AI is destroying open source, and it's not even good yet

AI vs Crypto / NFT Comparisons

  • Several comments compare the AI boom to crypto/NFTs: same hype and spam, but with more obvious practical utility.
  • Others stress that underlying crypto tech (ledgers, ZKPs) and NFTs have narrow but real uses, just as LLMs do, while the investment mania is disconnected from actual value.

Impact on the Internet and Content Quality

  • Many say the web was already being degraded by ad-driven platforms and SEO spam; AI simply accelerates the trend.
  • LLM-generated “slop” sites make search results worse and harder to filter than pre-LLM SEO farms.
  • Some argue LLMs aren’t “destroying the internet” so much as exposing pre‑existing structural problems in content economics.

Maintainer Experience and “AI Slop”

  • Maintainers report a surge in large, untested, AI-generated PRs and bogus bug/vuln reports, often submitted for bounties, résumé fodder, or “I contributed to OSS” clout.
  • Reviewing becomes more expensive: plausible-looking changes, weak understanding, no tests, and LLM-written replies to review comments.
  • Some projects are disabling PRs, closing bug bounties, or moving toward “open source, not open contribution” models.
  • Crawling by AI scrapers (commit-by-commit, not just clones) is described as a constant resource drain.

Defenses, Gating, and Reputation

  • Suggested mitigations: disable PRs, limit to known contributors, require pre-issue discussion, quizzes or CONTRIBUTING gates, reputation/karma systems, or even email-based PRs.
  • Others warn these measures erode the “anyone can contribute” ethos and may push OSS toward walled gardens and cathedral-style development.
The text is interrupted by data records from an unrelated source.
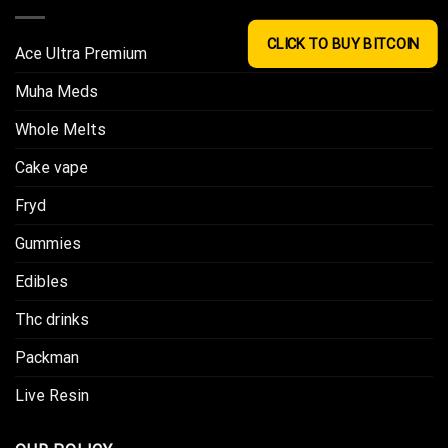
CLICK TO BUY BITCOIN
Ace Ultra Premium​
Muha Meds
Whole Melts
Cake vape
Fryd
Gummies
Edibles
Thc drinks
Packman
Live Resin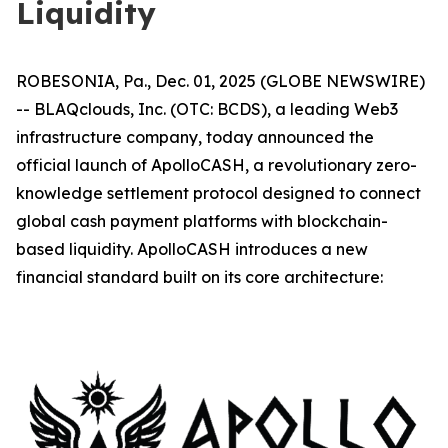
Liquidity
ROBESONIA, Pa., Dec. 01, 2025 (GLOBE NEWSWIRE)
-- BLAQclouds, Inc. (OTC: BCDS), a leading Web3
infrastructure company, today announced the
official launch of ApolloCASH, a revolutionary zero-
knowledge settlement protocol designed to connect
global cash payment platforms with blockchain-
based liquidity. ApolloCASH introduces a new
financial standard built on its core architecture: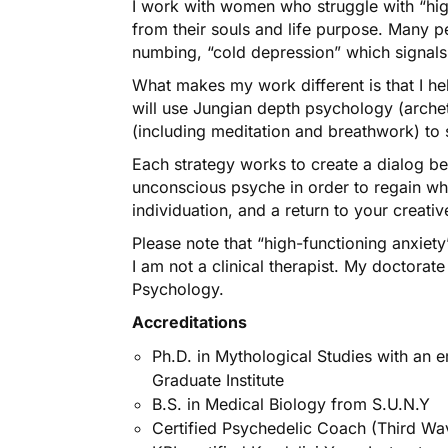
I work with women who struggle with “high
from their souls and life purpose. Many p
numbing, “cold depression” which signals
What makes my work different is that I he
will use Jungian depth psychology (arche
(including meditation and breathwork) to 
Each strategy works to create a dialog b
unconscious psyche in order to regain who
individuation, and a return to your creat
Please note that “high-functioning anxiety
I am not a clinical therapist. My doctorat
Psychology.
Accreditations
Ph.D. in Mythological Studies with an 
Graduate Institute
B.S. in Medical Biology from S.U.N.Y
Certified Psychedelic Coach (Third Wa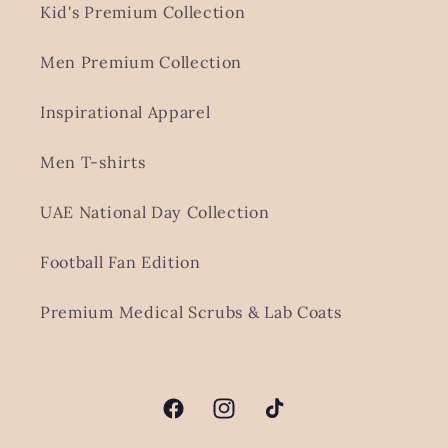
Kid's Premium Collection
Men Premium Collection
Inspirational Apparel
Men T-shirts
UAE National Day Collection
Football Fan Edition
Premium Medical Scrubs & Lab Coats
Facebook
Instagram
TikTok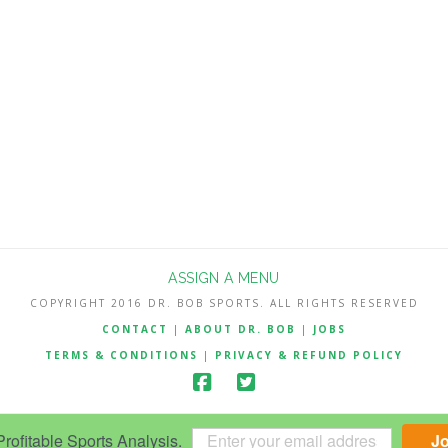
ASSIGN A MENU
COPYRIGHT 2016 DR. BOB SPORTS. ALL RIGHTS RESERVED
CONTACT
|
ABOUT DR. BOB
|
JOBS
TERMS & CONDITIONS
|
PRIVACY & REFUND POLICY
ofitable Sports Analysis.
J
Optimistic Uses of AI in OSS

  • Individual devs report 5× productivity on personal projects, easier experiments, and better test suites with AI assistance.
  • Some maintainers say agents helped revive stagnant projects or handle tedious testing.
  • Proposals: donors fund token usage so maintainers can turn money directly into features via agents; agents triage PRs and bug reports. Skeptics doubt the economics and current code quality.

Licensing, “Information Theft,” and Compensation

  • Strong sentiment that mass training on OSS without consent is “information theft” and that AI firms should be taxed/forced to compensate maintainers.
  • Debate over whether LLM output is copyrightable, GPL‑compatible, or effectively public domain; consensus in thread: legal status is unclear.
  • Several broaden the critique: AI is “data fracking” harming many commons—OSS, StackOverflow, Internet Archive, OpenStreetMap, journals—via scraping and fake submissions.

Skills, Learning, and Legibility of Merit

  • Frequent complaint: low‑skill users wield LLMs without understanding, becoming Dunning–Kruger exemplars who trust slop and flood others with it.
  • Some use AI as a tutor and helper, insisting on self‑review and tests; they see AI as a powerful accelerator of learning, not a replacement for it.
  • Because so much code is now AI‑assisted, open‑source activity is viewed as a weaker proxy for actual engineering skill, and some prefer in‑house rewrites over trusting small third‑party projects.